[INPUT]
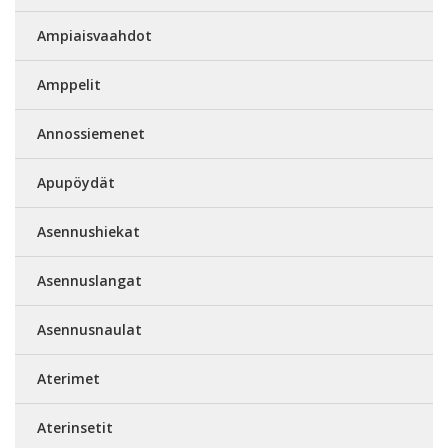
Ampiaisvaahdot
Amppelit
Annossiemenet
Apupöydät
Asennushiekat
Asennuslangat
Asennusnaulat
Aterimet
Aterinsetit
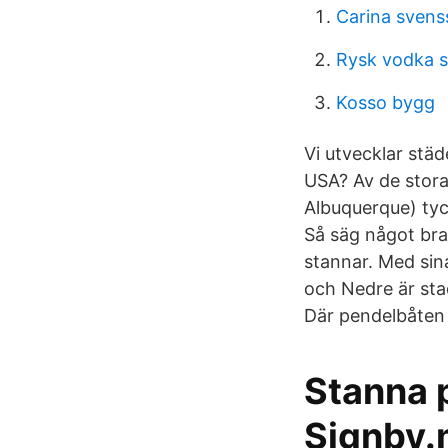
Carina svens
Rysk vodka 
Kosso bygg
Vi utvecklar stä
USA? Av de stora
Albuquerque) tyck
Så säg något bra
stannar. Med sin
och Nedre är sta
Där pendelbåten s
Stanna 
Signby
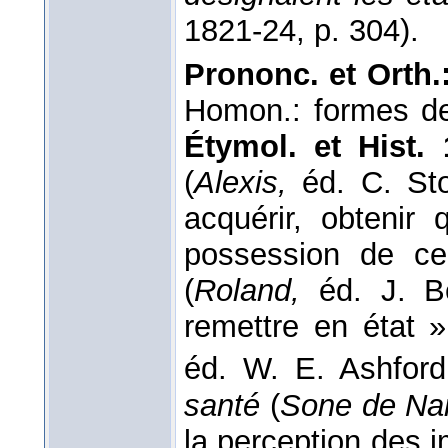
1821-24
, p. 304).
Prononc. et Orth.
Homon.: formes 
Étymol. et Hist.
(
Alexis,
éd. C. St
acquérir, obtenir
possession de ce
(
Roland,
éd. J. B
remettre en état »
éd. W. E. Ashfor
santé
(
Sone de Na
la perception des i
[/INPUT]
[INPUT]
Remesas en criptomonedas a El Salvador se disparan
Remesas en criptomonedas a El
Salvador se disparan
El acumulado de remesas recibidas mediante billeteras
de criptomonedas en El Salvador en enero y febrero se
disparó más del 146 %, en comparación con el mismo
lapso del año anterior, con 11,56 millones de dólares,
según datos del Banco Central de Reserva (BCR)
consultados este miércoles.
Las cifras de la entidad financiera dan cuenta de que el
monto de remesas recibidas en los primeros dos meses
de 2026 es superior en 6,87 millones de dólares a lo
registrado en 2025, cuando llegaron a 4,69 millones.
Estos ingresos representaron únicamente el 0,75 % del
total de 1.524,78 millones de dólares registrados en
[/INPUT]
**ABOUT THIS EXERCISE**: Everything from the line above that contains "och Nedre är sta" down to the line that contains "la perception des i" must be reproduced exactly, both ends included. Omit the pictures.

**OUTPUT BELOW**:
och Nedre är sta
Där pendelbåten s
Stanna 
Signby
1821-24
, p. 304).
Prononc. et Orth.
Homon.: formes 
Étymol. et Hist.
(
Alexis,
éd. C. St
acquérir, obtenir
possession de ce
(
Roland,
éd. J. B
remettre en état »
éd. W. E. Ashfor
santé
(
Sone de Na
la perception des i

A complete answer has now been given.